As you mentioned in the original post, performing field-level validations/permissions is significantly easier with host language capabilities and packages. You might consider gating field access through an application API rather than allowing clients to execute GraphQL queries directly.

That’s won’t be ideal considering that it’s the main thing that powers graphql, if we want to be able to use fauna graphql, we need to be able to use ABAC, which requires defining roles, where you allow/disallow operations.

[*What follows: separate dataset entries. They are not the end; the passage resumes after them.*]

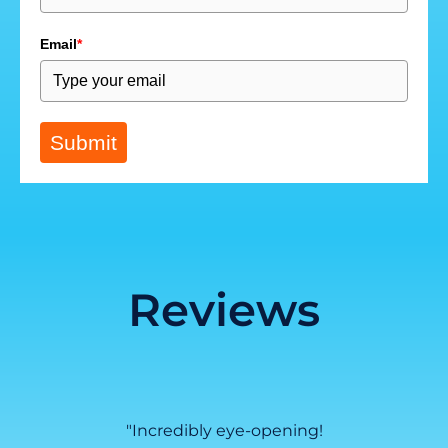
Email
*
Submit
Reviews
ed with
"Incredibly eye-opening!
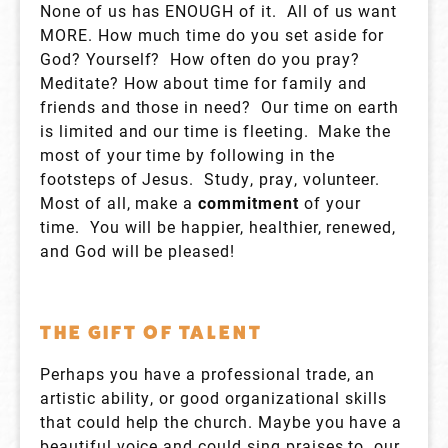
None of us has ENOUGH of it. All of us want
MORE. How much time do you set aside for
God? Yourself? How often do you pray?
Meditate? How about time for family and
friends and those in need? Our time on earth
is limited and our time is fleeting. Make the
most of your time by following in the
footsteps of Jesus. Study, pray, volunteer.
Most of all, make a
commitment
of your
time. You will be happier, healthier, renewed,
and God will be pleased!
THE GIFT OF TALENT
Perhaps you have a professional trade, an
artistic ability, or good organizational skills
that could help the church. Maybe you have a
beautiful voice and could sing praises to our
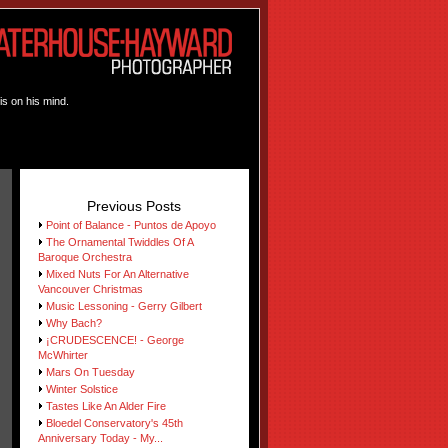
is on his mind.
Previous Posts
Point of Balance - Puntos de Apoyo
The Ornamental Twiddles Of A
Baroque Orchestra
Mixed Nuts For An Alternative
Vancouver Christmas
Music Lessoning - Gerry Gilbert
Why Bach?
¡CRUDESCENCE! - George
McWhirter
Mars On Tuesday
Winter Solstice
Tastes Like An Alder Fire
Bloedel Conservatory's 45th
Anniversary Today - My...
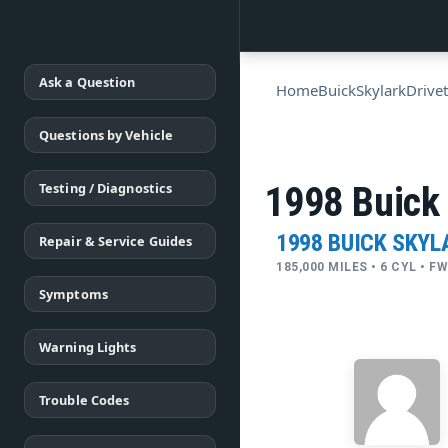
Ask a Question
Home
Buick
Skylark
Drivet
Questions by Vehicle
Testing / Diagnostics
1998 Buick 
1998 BUICK SKYL
Repair & Service Guides
185,000 MILES • 6 CYL • 
Symptoms
Warning Lights
Trouble Codes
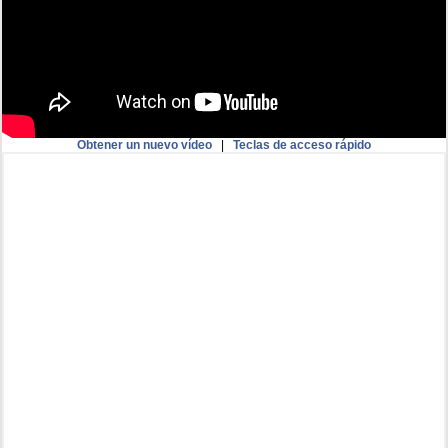
Obtener un nuevo vídeo
|
Teclas de acceso rápido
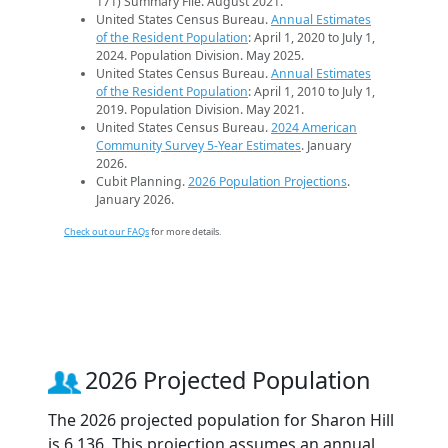
171) Summary File. August 2021.
United States Census Bureau.
Annual Estimates
of the Resident Population
: April 1, 2020 to July 1,
2024. Population Division. May 2025.
United States Census Bureau.
Annual Estimates
of the Resident Population
: April 1, 2010 to July 1,
2019. Population Division. May 2021.
United States Census Bureau.
2024 American
Community Survey 5-Year Estimates
. January
2026.
Cubit Planning.
2026 Population Projections
.
January 2026.
Check out our FAQs
for more details.
2026 Projected Population
The 2026 projected population for Sharon Hill
is 6,136. This projection assumes an annual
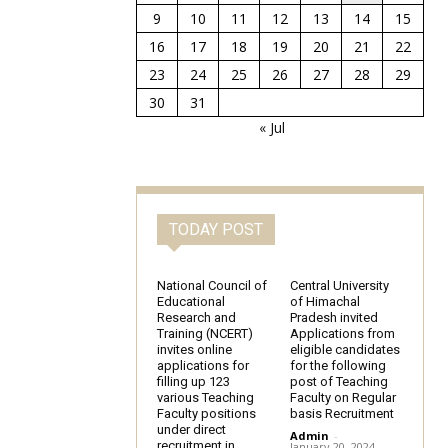
9
10
11
12
13
14
15
16
17
18
19
20
21
22
23
24
25
26
27
28
29
30
31
« Jul
TODAY POST
National Council of
Central University
Educational
of Himachal
Research and
Pradesh invited
Training (NCERT)
Applications from
invites online
eligible candidates
applications for
for the following
filling up 123
post of Teaching
various Teaching
Faculty on Regular
Faculty positions
basis Recruitment
under direct
Admin
-
recruitment in
January 20, 2024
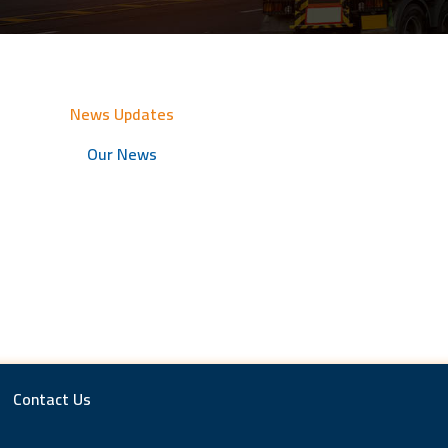
News Updates
Our News
Contact Us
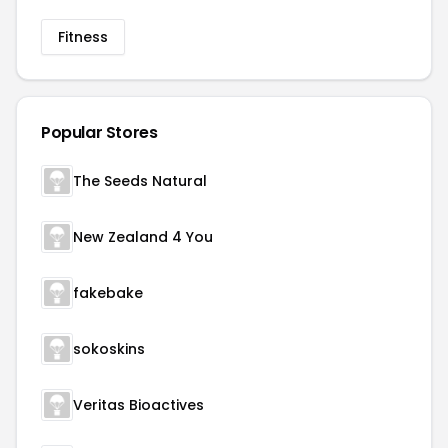
Fitness
Popular Stores
The Seeds Natural
New Zealand 4 You
fakebake
sokoskins
Veritas Bioactives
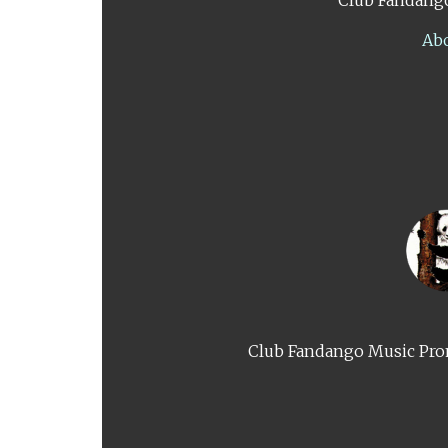
Ab
Club Fandango Music Prom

One thing I can think of to make the experience better for us devs is to utilize directives, similar to what AWS AppSync is doing https://docs.amplify.aws/cli-legacy/graphql-transformer/auth/#owner-authorization

Indeed, it is not ideal. We are working towards a type enforcement solution for the FQL side of things; currently, only the GraphQL API enforces type constraints. And those type constraints are not implemented via ABAC roles. Once FQL has a type constraint facility, we’ll unify that facility across FQL/GraphQL so that it’s not possible to violate GraphQL types via FQL, and vice versa.

You can use ABAC with GraphQL, but, type constraints are not field-level authorizations: their concerns are similar but separate.

Since you are working in this space, it would be great to see your ideas for how field-level authorization should be expressed. What kind of configuration would allow you to express field permissions accurately, and not require vigilance while your schema evolves?